Widespread Internet Issue

Incident Report for Braze, Inc.

Resolved

EU-01 is now fully recovered. Data Processing and Outbound Messaging backlogs have been fully processed.

With that, Braze is fully operational.

Posted Jun 12, 2025 - 17:30 EDT

Update

US-06 is now fully recovered. Data Processing and Outbound Messaging backlogs have been fully processed.

Posted Jun 12, 2025 - 17:13 EDT

Update

Google has confirmed that Android Push / Firebase messaging is fully operational, and backlogs have been processed.

Posted Jun 12, 2025 - 17:07 EDT

Update

Our infrastructure has fully scaled up, so we are processing well above our typical speeds to work through the backlogs.
Several of our clusters are now fully operational, as the Data Processing and Outbound Messaging backlogs have been fully processed.

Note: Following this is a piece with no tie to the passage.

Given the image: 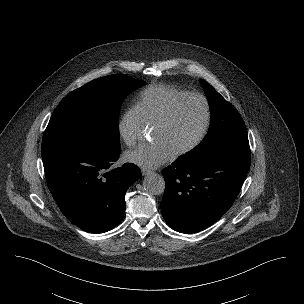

US-01, US-02, US-03, US-04, US-05, US-07, and EU-02 are fully recovered.

Posted Jun 12, 2025 - 16:58 EDT

Update

We continue to see signs of recovery and are ramping services back to normal as we are able to.

Our REST APIs are operational; however, as some inbound internet traffic remains challenged, some requests may have timed out before they get to Braze. Per standard practice, any REST API calls that timeout or receive a 50X response code should be retried.

Posted Jun 12, 2025 - 16:46 EDT

Update

We are now actively scaling up our infrastructure and expect to return to normal performance soon. As this happens, the Outbound Messaging and Data Processing backlog is being worked on. We expect latency to dissipate as we process through the queue.

Posted Jun 12, 2025 - 16:43 EDT

Update

Our SDK API has resumed normal processing. Events and attribute updates will not be lost; we now are automatically retrying and processing those events.

Dashboard login services have now recovered, and users can log in through https://dashboard.braze.com.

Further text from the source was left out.